***** DATA SHOWN *****

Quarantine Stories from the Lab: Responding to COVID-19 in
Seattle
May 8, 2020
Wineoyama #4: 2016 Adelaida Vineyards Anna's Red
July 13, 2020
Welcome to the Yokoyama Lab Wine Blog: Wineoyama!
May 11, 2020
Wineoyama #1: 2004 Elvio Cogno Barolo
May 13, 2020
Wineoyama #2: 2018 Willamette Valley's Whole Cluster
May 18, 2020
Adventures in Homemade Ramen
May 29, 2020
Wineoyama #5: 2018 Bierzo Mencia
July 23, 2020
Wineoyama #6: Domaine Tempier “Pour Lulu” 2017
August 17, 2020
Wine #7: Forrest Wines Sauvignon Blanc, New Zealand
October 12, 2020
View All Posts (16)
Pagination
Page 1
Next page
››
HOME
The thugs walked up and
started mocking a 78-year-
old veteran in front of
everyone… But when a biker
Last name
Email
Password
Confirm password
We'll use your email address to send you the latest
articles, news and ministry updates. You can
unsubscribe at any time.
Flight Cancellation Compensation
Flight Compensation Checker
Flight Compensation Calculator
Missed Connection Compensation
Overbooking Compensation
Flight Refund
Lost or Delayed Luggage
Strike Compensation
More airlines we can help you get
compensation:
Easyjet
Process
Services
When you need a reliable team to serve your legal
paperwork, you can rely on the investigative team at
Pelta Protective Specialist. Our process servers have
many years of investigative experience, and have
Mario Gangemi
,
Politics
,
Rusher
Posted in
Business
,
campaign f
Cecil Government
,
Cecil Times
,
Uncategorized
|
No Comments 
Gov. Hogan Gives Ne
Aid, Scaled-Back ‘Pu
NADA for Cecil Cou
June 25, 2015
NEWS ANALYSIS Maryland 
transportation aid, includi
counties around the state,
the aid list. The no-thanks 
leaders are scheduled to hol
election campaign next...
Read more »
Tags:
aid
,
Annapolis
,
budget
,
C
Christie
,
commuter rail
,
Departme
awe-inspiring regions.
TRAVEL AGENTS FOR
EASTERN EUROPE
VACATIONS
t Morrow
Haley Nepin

*****
***** DATA SHOWN *****

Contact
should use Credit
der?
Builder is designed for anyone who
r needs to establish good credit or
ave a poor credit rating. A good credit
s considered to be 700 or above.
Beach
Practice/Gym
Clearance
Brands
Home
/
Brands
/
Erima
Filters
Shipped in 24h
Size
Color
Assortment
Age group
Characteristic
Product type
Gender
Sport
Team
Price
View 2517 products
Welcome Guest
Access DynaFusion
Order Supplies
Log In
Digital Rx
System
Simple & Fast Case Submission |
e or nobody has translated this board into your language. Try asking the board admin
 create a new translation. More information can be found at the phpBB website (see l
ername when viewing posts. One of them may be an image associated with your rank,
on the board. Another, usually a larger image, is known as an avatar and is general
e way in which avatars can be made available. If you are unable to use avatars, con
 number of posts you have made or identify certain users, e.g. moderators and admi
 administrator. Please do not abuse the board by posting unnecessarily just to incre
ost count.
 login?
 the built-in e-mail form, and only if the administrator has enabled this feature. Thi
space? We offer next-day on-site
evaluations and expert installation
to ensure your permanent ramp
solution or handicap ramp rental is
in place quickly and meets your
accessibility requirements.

*****
***** DATA SHOWN *****

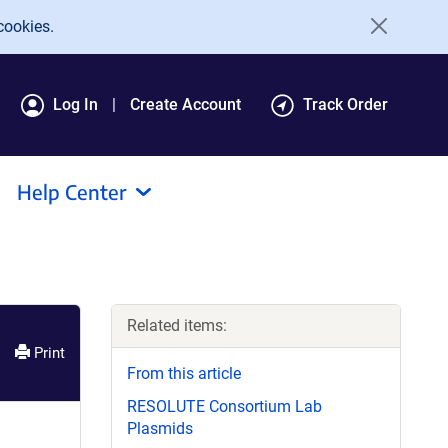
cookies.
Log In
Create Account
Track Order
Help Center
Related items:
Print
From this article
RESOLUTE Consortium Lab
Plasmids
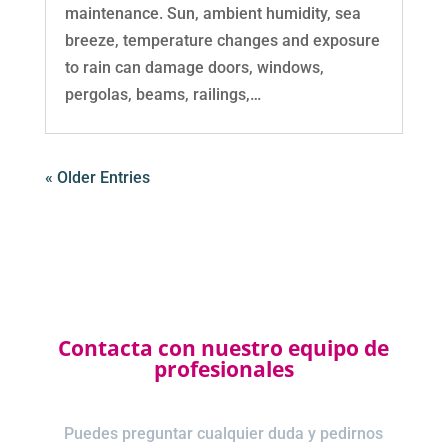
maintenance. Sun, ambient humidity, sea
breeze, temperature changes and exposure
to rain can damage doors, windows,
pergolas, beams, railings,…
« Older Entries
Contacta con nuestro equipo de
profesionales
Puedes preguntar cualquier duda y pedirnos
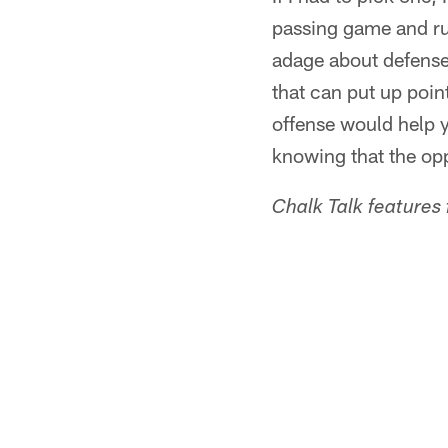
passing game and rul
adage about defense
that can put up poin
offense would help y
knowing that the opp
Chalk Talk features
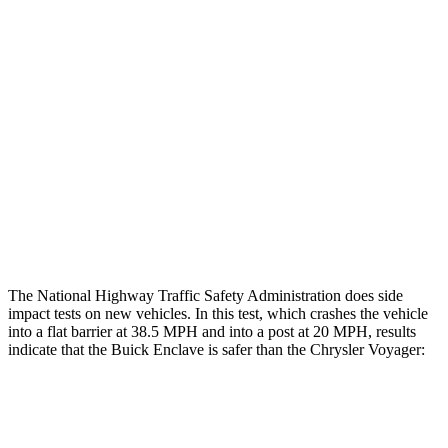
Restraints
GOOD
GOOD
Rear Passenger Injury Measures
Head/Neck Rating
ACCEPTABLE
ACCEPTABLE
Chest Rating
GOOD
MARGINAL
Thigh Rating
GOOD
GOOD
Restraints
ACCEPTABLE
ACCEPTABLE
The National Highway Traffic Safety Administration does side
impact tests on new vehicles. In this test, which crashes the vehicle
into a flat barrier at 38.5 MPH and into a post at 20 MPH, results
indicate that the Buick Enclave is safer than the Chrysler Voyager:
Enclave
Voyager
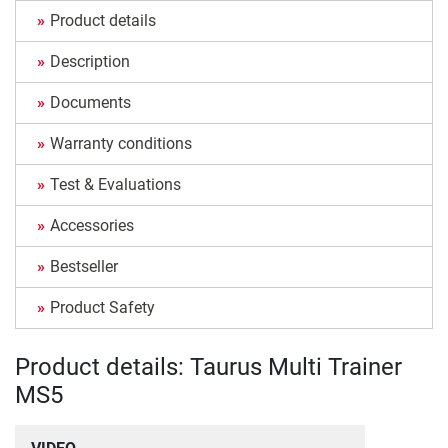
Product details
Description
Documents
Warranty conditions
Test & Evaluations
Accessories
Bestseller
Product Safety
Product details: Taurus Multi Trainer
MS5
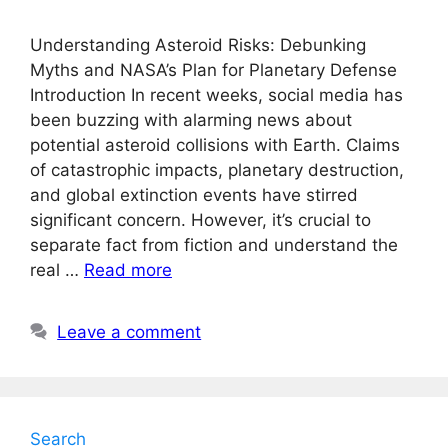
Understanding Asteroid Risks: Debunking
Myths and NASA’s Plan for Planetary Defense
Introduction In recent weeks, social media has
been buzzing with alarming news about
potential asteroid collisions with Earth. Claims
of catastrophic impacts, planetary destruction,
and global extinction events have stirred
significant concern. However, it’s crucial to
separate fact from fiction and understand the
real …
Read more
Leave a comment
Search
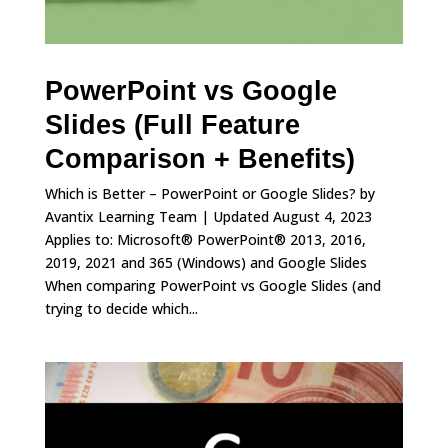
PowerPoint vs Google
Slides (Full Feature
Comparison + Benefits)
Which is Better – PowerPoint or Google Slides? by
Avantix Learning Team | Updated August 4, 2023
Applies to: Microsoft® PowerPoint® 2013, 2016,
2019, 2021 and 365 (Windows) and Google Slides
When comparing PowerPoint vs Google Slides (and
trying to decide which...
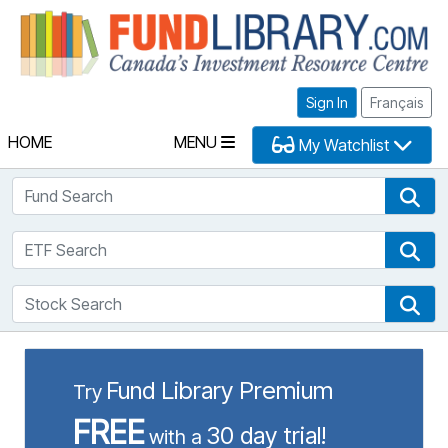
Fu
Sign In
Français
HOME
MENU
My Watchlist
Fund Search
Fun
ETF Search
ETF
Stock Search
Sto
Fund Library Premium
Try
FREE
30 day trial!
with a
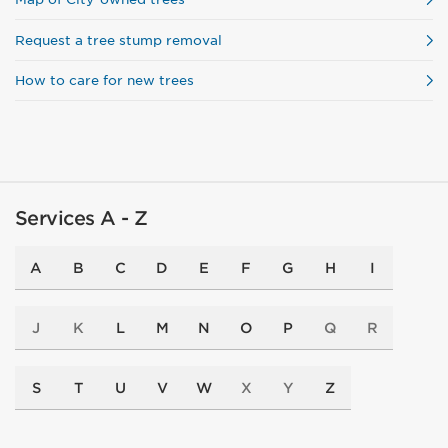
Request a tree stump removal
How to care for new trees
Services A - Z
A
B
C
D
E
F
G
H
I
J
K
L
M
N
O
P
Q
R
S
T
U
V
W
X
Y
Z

*****

# WHAT YOU WILL DO
Every line above that includes the word "Slides" must appear in the answer.

# EXERCISE ANSWER
Slides (Full Feature
Which is Better – PowerPoint or Google Slides? by
2019, 2021 and 365 (Windows) and Google Slides
When comparing PowerPoint vs Google Slides (and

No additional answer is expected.